Recordaron que el noreste de México “atraviesa por una profunda crisis hídrica”, de manera particular en alrededor del “40% de la superficie con potencial de hidrocarburos no convencionales” donde prevalece una situación crítica que, de acuerdo a proyecciones científicas, se agravará en 2050.
“Se calcula que 65% del agua requerida para el fracking se ubica en regiones donde la operación consumiría entre el 50% y el 100% del agua disponible localmente.
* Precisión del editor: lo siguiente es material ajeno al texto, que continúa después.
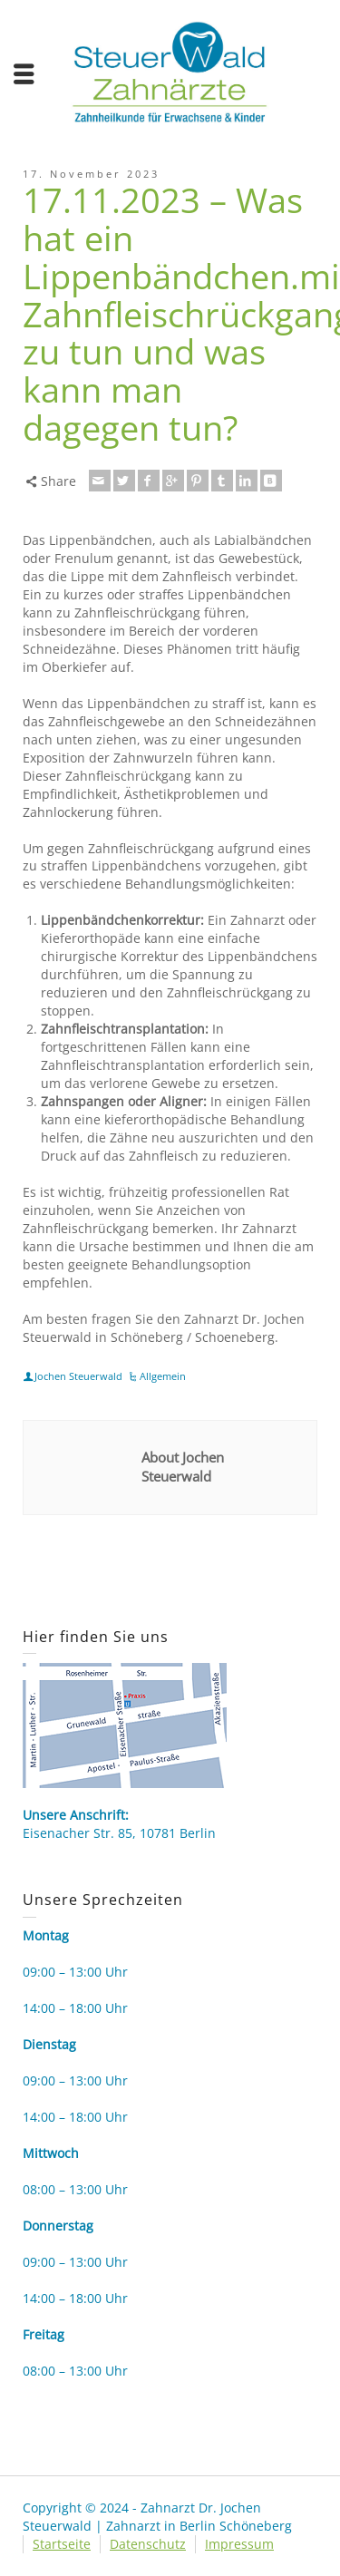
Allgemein (163, 1376)
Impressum (239, 2543)
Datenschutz (148, 2543)
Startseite (62, 2543)
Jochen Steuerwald (78, 1376)
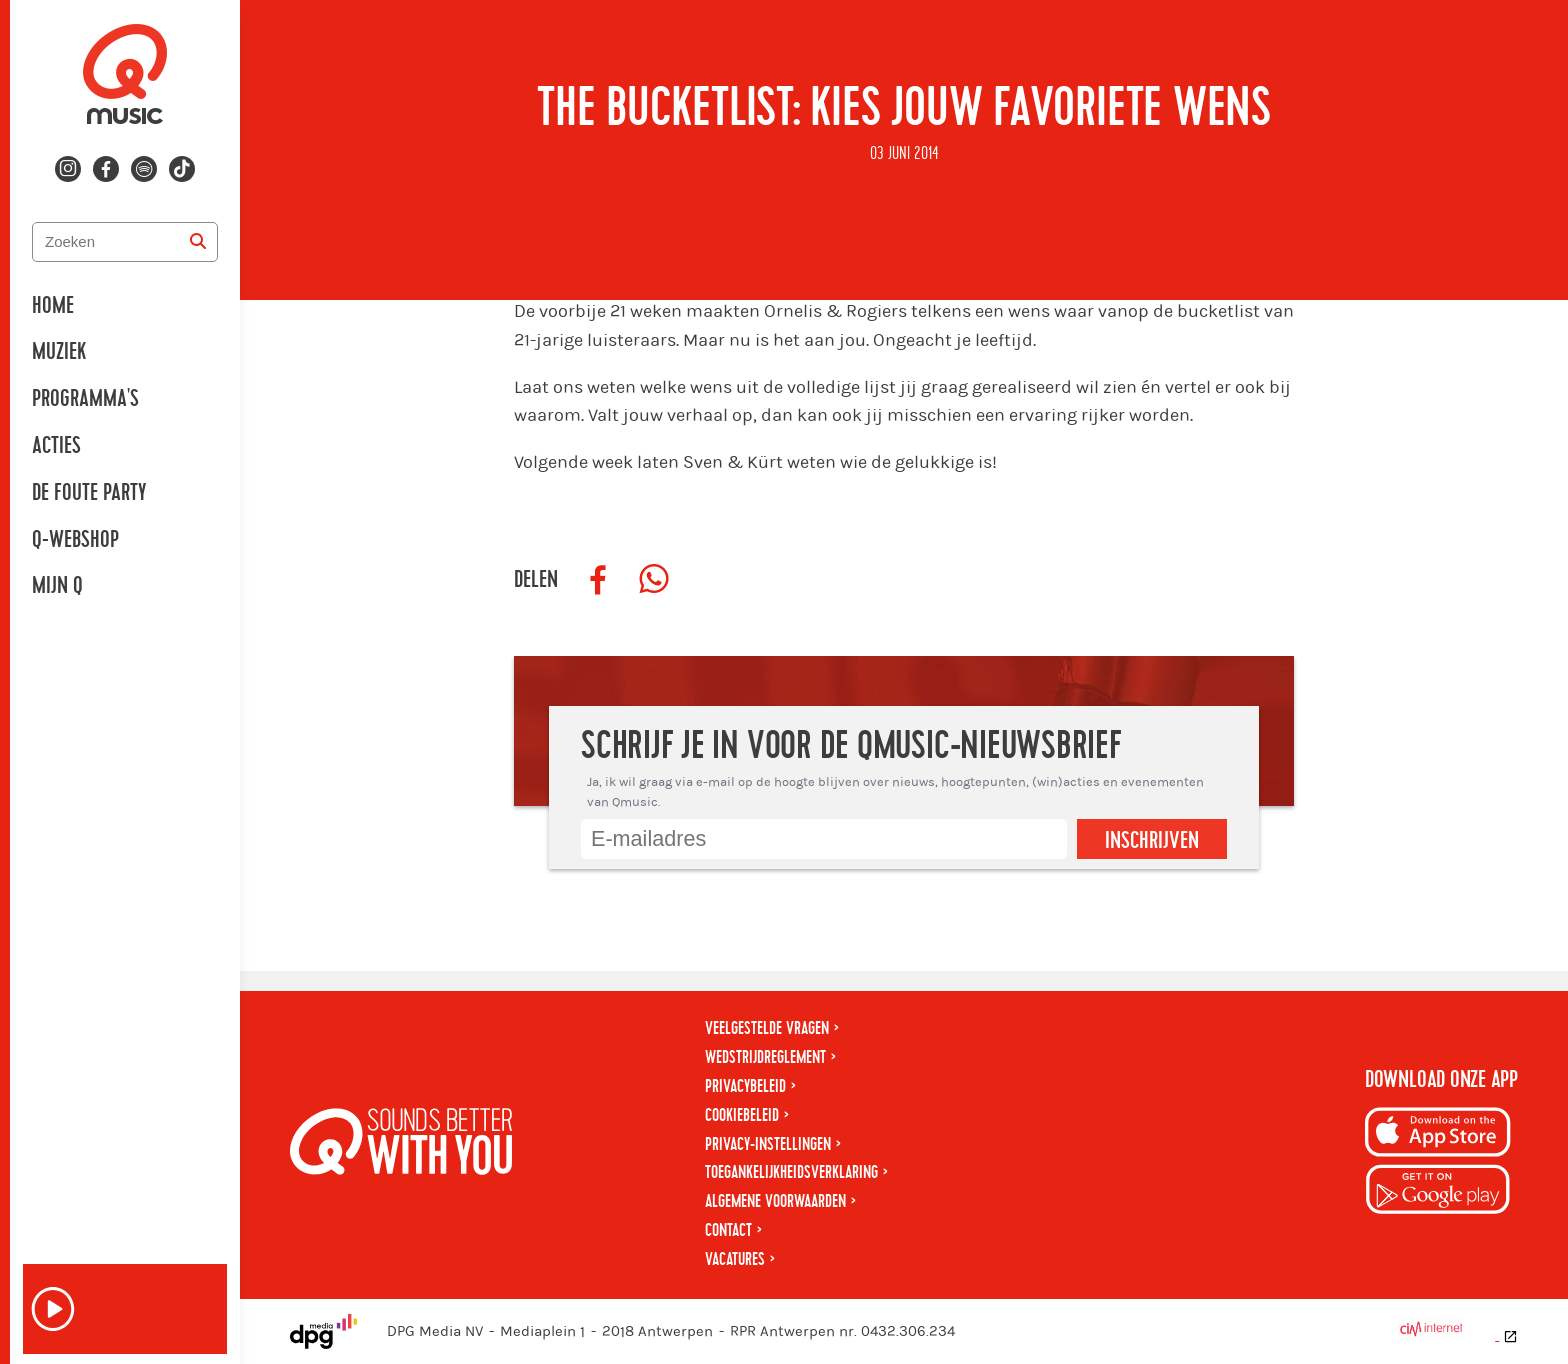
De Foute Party (89, 493)
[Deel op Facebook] (598, 580)
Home (53, 306)
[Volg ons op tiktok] (182, 169)
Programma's (85, 399)
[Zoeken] (198, 242)
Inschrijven (1152, 841)
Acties (56, 446)
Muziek (59, 352)
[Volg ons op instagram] (68, 169)
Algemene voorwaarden (775, 1201)
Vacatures (735, 1259)
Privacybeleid (745, 1086)
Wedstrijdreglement (765, 1057)
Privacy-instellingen (768, 1144)
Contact (728, 1230)
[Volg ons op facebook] (106, 169)
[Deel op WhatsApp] (654, 580)
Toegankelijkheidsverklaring (791, 1172)
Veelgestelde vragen (767, 1028)
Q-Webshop (75, 540)
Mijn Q (57, 586)
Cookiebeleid (742, 1115)
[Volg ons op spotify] (144, 169)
La conclusión es contundente: 8 de cada 10 litros necesarios para el fracking generarían condiciones de riesgo hídrico grave”, puntualizaron.
Tras recordar que más de 90 organizaciones de Coahuila, Nuevo León y Tamaulipas agrupadas en Noreste Sin Fracking, al igual que cientos de comunidades tenek y nahuas de la Huasteca Potosina, han puesto de manifiesto su negativa a la fracturación hidráulica, ante su rechazo a ser “territorio de sacrificio para sostener el modelo energético del país”, los activistas resaltaron que no hay compensación posible para el daño que causaría la extracción no convencional de gas.
“Para las comunidades potencialmente afectadas, ningún empleo temporal ni promesas de inversión y supuesto desarrollo justicia sacrificar el agua, la salud y el futuro de sus territorios.
“Tampoco es aceptable el argumento falaz de la soberanía energética para expandir el fracking en México; la primacía de los derechos humanos debe prevalecer por encima de cualquier agenda económica o política que los afecte”, sentenciaron.
Exigen reforma constitucional
Ante la decisión anunciada este jueves, las organizaciones firmantes exigieron una reforma constitucional para prohibir el fracking en todo el territorio nacional, “como única garantía de protección a los derechos universales a la salud y un medio ambiente”; incluir a las comunidades potencialmente afectadas por esta técnica “en cualquier discusión” al respecto.
Al demandar transparencia y rendición de cuentas del Comité Científico, los activistas llamaron al gobierno de Claudia Sheinbuam a acatar las obligaciones constitucionales de “promover, respetar, proteger y garantizar los derechos humanos, y de prevenir, investigar y sancionar sus violaciones en todo el territorio nacional”, así como a respetar y garantizar “la autonomía y el derecho a la libre determinación de los pueblos, comunidades en su decisión de no permitir fracking en sus territorios”.
Además de la Alianza Mexicana contra el Fracking firmaron el pronunciamiento Acción Colectiva Socioambiental, Articulación Yucatán, CartoCrítica, Coahuila Sin Fracking, Conexiones Climáticas, Centro Mexicano de Derecho Ambiental (Cemda), CORASON Defensa del Territorio, No Fracking Tamaulipas, Frente de Pueblos en Defensa de la Tierra y el Agua Morelos-Puebla-Tlaxcala, Fundar Centro de Análisis e Investigación, Greenpeace México, Organización Familia Pasta de Conchos, Frente de Organizaciones Ciudadanas por la Defensa del Agua de Nuevo León, entre otras.